More Than a Recitation

These people approach Me with their mouths to honor Me with lip-service— yet their hearts are far from Me.Isaiah 29:13

Some Christians think that prayer consists solely of reciting the words of the Lord’s Prayer, but, as the great preacher C. H. Spurgeon once said: “To recite the Lord’s Prayer and believe that you have then prayed is the height of foolishness.” This does not mean, of course, that there is no spiritual value in reciting it, providing we realize that it is not just a prayer to be recited. Personally, I would not want to deprive Christian congregations of the pleasure and joy of reciting together the Lord’s Prayer, but I do want to encourage them to view it as a departure point rather than an arrival platform.

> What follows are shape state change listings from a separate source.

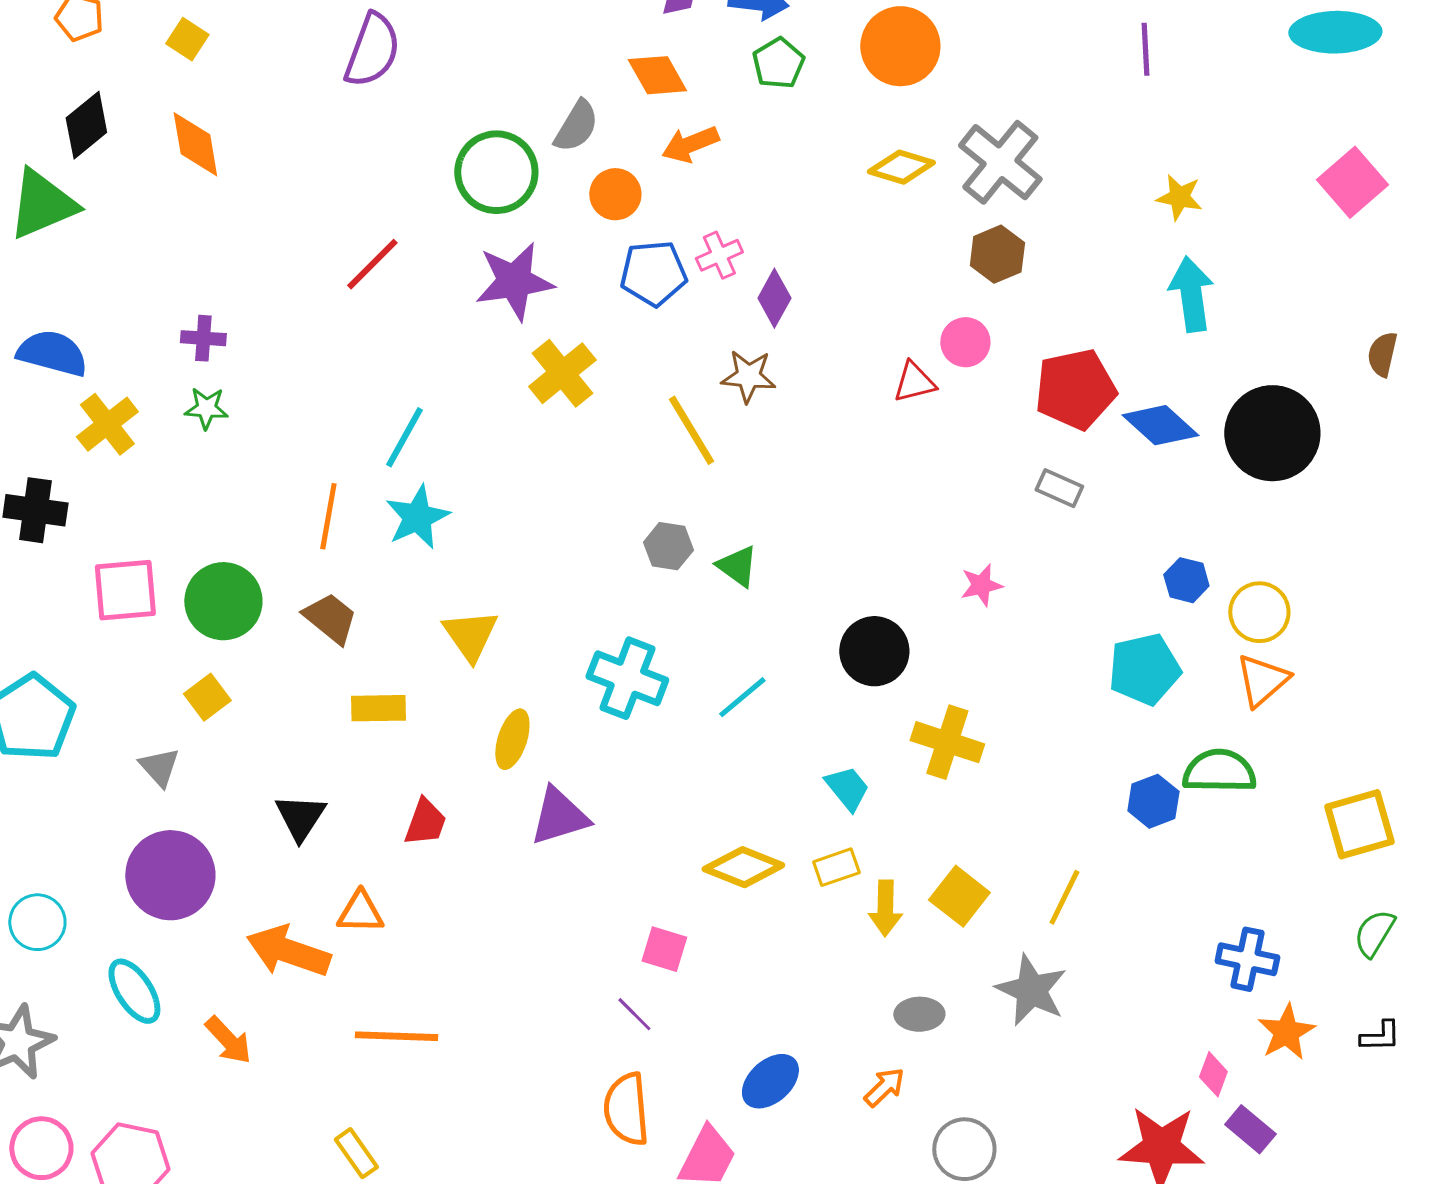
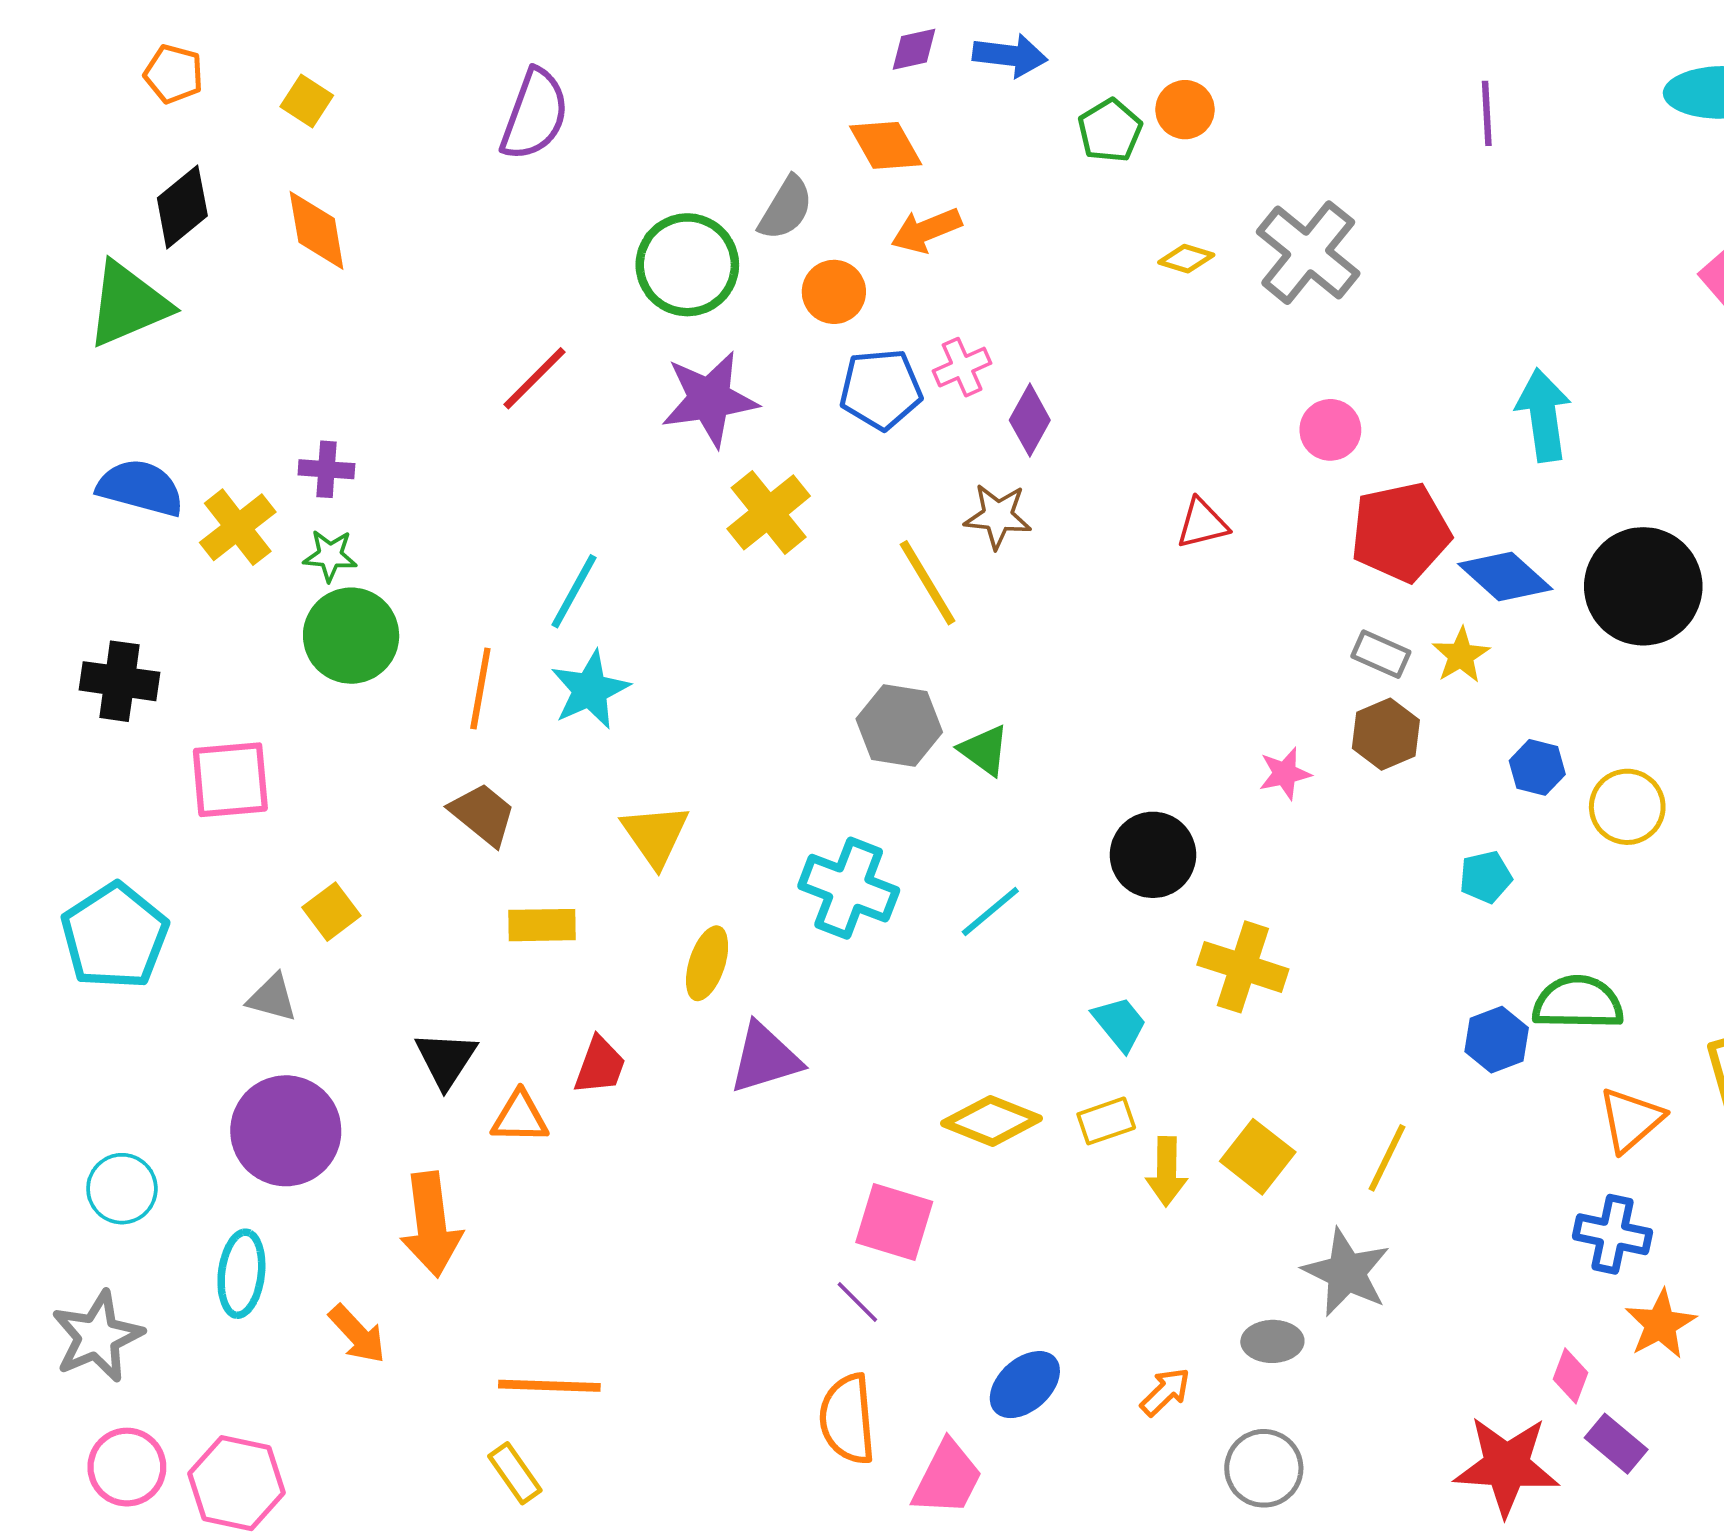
orange circle: (900, 46) -> (1185, 110), size x0.6
green pentagon: (778, 63) -> (1110, 131), moved
yellow diamond: (901, 167) -> (1186, 259), size x0.7
yellow star: (1179, 197) -> (1461, 655), moved, turned 30
brown hexagon: (997, 254) -> (1386, 734), moved
pink circle: (965, 342) -> (1330, 430), moved
yellow cross: (107, 424) -> (238, 527), moved
gray hexagon: (668, 546) -> (899, 726), size x1.4
green circle: (223, 601) -> (351, 636), moved
cyan pentagon: (1144, 669) -> (1486, 877), size x0.6
orange triangle: (1262, 680) -> (1631, 1120), moved
gray triangle: (159, 767) -> (272, 998), turned -33
orange triangle: (360, 912) -> (520, 1117), moved
pink square: (664, 949) -> (894, 1222), size x1.4
orange arrow: (288, 951) -> (431, 1224), turned -116
cyan ellipse: (134, 991) -> (241, 1274), turned 40
gray ellipse: (919, 1014) -> (1272, 1341), moved
orange line: (396, 1036) -> (549, 1386), moved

If Jesus advised His disciples to avoid “[babbling] like the idolaters” (Mt 6:7), would He then immediately follow it by giving us a prayer to simply recite? Obviously, as I have said, one can derive great spiritual pleasure from repeating the words that Jesus gave us, but if we are to obtain the greatest value from the Lord’s Prayer, then we must view it as a skeleton on which we have to put flesh. If we view these words, not merely as something to recite, but as an outline from which we must work our way when praying, no matter what we are praying about, then we will experience a growing confidence that we are praying the way Jesus taught.

You see, it’s one thing to recite a prayer; it’s another thing to know how to pray.

Prayer

Heavenly Father, I see there can be great value in reciting a prayer, but I want to be able to do more than repeat a prayer—I want to pray. Help me, for without You I can do nothing. For Jesus’ sake. Amen.

Further Study

Gl 4:1-11; Mt 6:5; 23:14

What is Paul saying about ritualism?

When does prayer become hypocritical?